In the entries that follow, the lines from the one with "任ական 任ական任ական 任ական 任" through the one with "任ական任ական任ական任ական 任" are the ones to write out, exactly and with both ends included. Nothing else should appear.
※ ※ ※
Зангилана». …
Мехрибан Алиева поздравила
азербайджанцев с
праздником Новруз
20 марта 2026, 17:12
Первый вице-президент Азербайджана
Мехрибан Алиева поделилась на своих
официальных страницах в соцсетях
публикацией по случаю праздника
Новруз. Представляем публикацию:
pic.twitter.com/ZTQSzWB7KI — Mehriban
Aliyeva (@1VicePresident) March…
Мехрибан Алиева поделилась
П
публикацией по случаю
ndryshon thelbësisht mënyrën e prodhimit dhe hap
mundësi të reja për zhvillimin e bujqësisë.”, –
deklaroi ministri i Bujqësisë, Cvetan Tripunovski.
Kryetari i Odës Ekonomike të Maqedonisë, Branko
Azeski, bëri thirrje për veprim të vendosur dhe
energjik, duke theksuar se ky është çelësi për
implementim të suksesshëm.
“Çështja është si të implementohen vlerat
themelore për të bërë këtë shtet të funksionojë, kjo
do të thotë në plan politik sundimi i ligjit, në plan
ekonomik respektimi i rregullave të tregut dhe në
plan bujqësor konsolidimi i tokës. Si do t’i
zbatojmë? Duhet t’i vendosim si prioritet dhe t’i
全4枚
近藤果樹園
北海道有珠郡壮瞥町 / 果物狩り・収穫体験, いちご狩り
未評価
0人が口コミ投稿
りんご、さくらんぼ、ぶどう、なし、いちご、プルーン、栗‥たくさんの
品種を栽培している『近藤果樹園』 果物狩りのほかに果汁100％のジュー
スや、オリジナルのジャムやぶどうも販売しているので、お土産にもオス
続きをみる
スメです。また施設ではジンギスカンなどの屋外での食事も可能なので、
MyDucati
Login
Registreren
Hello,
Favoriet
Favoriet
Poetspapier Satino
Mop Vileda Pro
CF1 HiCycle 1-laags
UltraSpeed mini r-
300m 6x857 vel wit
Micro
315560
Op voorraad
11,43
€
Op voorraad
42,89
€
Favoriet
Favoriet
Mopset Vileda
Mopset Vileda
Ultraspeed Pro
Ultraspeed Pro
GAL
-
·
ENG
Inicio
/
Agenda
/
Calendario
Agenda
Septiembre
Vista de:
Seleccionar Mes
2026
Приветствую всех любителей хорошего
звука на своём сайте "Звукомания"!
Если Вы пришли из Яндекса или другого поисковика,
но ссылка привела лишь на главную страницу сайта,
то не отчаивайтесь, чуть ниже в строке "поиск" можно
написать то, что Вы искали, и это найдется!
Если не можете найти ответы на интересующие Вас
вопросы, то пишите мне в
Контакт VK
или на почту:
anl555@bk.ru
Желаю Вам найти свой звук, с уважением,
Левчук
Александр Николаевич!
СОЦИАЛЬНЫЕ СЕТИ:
※ ※ ※
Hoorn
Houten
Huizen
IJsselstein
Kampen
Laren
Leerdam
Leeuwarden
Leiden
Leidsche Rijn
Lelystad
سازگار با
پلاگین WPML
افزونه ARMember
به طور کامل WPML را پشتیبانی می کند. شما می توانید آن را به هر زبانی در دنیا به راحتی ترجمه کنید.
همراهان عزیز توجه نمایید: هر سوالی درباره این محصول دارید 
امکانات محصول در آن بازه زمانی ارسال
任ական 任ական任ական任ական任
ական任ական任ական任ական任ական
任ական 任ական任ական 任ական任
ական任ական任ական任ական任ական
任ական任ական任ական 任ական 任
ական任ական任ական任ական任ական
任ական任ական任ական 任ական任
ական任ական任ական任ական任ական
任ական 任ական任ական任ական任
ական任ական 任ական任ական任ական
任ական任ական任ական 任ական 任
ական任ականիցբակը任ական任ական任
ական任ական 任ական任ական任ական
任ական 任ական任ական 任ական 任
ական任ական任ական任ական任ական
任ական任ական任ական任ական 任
※ ※ ※
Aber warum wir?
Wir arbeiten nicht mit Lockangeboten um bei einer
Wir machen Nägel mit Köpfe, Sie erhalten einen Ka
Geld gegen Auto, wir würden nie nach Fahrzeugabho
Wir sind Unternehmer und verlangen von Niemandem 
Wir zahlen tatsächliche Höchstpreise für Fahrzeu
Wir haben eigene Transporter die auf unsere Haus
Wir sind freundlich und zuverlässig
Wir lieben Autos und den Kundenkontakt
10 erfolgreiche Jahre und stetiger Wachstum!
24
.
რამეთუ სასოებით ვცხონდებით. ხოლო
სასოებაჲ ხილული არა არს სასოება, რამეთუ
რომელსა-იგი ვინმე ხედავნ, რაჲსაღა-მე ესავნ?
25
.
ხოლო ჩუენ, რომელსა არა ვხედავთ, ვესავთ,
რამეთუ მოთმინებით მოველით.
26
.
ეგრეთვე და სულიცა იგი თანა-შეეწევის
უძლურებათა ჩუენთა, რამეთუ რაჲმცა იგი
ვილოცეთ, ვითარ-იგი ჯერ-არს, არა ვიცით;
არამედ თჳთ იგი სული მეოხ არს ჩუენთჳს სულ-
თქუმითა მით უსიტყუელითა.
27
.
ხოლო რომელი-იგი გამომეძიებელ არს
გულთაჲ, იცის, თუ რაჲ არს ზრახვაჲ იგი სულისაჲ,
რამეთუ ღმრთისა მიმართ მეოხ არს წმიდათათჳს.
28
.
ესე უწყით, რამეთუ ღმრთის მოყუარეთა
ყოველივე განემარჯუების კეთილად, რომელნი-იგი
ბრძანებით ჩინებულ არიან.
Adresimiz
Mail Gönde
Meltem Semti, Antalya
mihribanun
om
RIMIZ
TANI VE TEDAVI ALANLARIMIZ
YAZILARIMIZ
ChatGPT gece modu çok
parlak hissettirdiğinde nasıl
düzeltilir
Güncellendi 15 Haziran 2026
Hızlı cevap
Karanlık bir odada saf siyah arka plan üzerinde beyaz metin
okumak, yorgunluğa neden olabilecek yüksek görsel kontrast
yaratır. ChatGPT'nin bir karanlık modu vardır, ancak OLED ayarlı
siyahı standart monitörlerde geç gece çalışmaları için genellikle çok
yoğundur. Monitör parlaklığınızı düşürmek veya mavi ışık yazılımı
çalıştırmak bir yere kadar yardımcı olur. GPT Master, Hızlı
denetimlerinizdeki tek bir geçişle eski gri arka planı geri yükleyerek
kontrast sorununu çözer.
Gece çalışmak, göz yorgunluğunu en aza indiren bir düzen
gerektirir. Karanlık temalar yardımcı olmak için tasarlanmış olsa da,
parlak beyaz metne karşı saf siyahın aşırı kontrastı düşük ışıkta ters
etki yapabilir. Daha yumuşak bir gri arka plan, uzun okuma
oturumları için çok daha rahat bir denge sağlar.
※ ※ ※
#### SOLUTION FOR THIS TASK:
任ական 任ական任ական 任ական 任
ական任ական任ական任ական任ական
任ական任ական任ական任ական 任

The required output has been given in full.